No caso daquele jovem, a preparação psicológica parecia pronta. A sua lentidão para se alimentar me chamou a atenção, apesar do prato bem cheio. O problema só podia ser do seu metabolismo. Ele dava uma garfada, olhava para o infinito. Mastigava como uma tartaruga, colocava os talheres sobre o prato, aguardava alguns minutos e só depois enchia um novo garfo. Organizava o arroz e o feijão no prato de maneira metódica. Mais parecia um menino já saciado com vergonha de falar para a mãe que não queria mais comer. Chegara mais tarde que ele e já havia devorado meu prato enquanto o jovem mantinha seu ritual de “very very very slow food”.
Um dos princípios básicos para conseguir perder peso é alimentar-se devagar. Neste quesito aquele jovem me parecia um mestre. Continuava sem entender aquela obesidade desproporcional...
Como um jovem tão obeso comeria assim tão devagar? Estaria fazendo regime? Fiquei muito encucado com aquela situação. Eis que a resposta surgiu junto com a dona do restaurante... O jovem estava apenas esperando seu bife de fígado acebolado que estava sendo preparado e acabara de chegar a sua mesa após um longo período de espera. Dali em diante, em menos de 3 minutos, terminou todo o seu prato sem quase respirar direito. Estava explicado...
Sei dos benefícios da cirurgia bariátrica bem indicada, mas muitas vezes opera-se o órgão errado. O problema não é no estômago e sim na cabeça. O estilo de vida, a influência dos familiares e da própria sociedade são alguns dos verdadeiros culpados.
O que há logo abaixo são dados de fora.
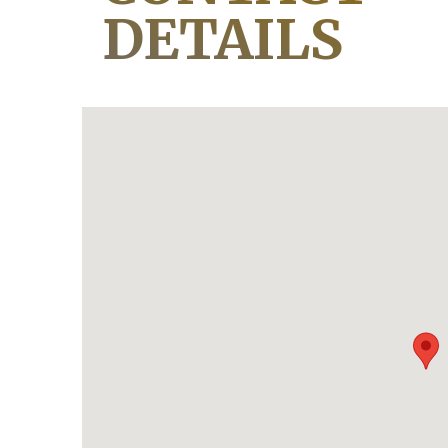
DETAILS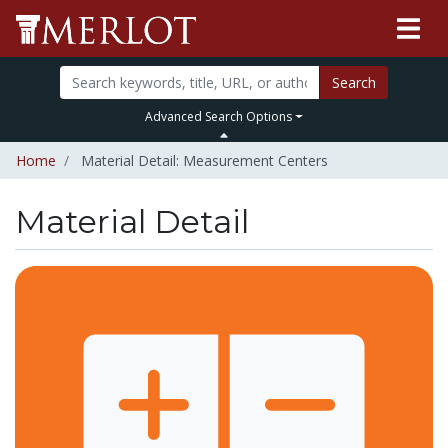
Search
Advanced Search Options
Home
Material Detail: Measurement Centers
Material Detail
Pobre coitado do estômago! A preparação psicológica é fundamental e deve ser seguida criteriosamente no pré-operatório. Me atrevo a dizer que aquele obeso que passa por um acompanhamento psicológico e psiquiátrico sério tem mais possibilidades de emagrecer sozinho (“fechando a boca”) do que com a cirurgia. Meia dúzia de visitas ao psicólogo não conseguem preparar os pacientes adequadamente e nem resolver o verdadeiro problema. O caminho mais fácil nem sempre nos leva ao destino correto. Um corpo saudável e uma boa saúde dependem de esforço, disciplina e atitude. Cirurgia e remédio são sintomáticos. O verdadeiro problema precisa ser tratado junto para se alcançar um resultado satisfatório.
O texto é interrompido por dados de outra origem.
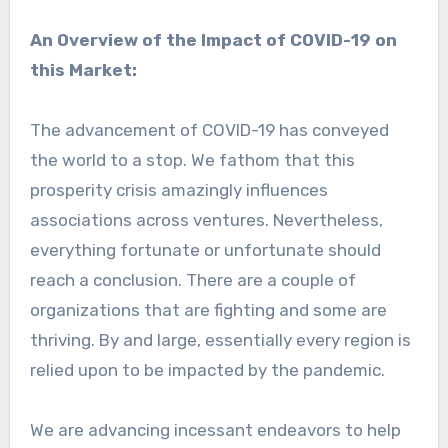
An Overview of the Impact of COVID-19 on
this Market:
The advancement of COVID-19 has conveyed
the world to a stop. We fathom that this
prosperity crisis amazingly influences
associations across ventures. Nevertheless,
everything fortunate or unfortunate should
reach a conclusion. There are a couple of
organizations that are fighting and some are
thriving. By and large, essentially every region is
relied upon to be impacted by the pandemic.
We are advancing incessant endeavors to help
Com raríssimas exceções, a obesidade é resultado de uma ingesta maior do que o consumo ao longo de anos. Dietas milagrosas não resolvem o problema. Uma educação alimentar desde a infância, com exemplos familiares, atividades físicas e “cuca” boa irão determinar os dígitos da balança quando você sobe nela. Mudar hábitos, principalmente alimentares, é mais difícil que tratar um câncer, na maioria das vezes.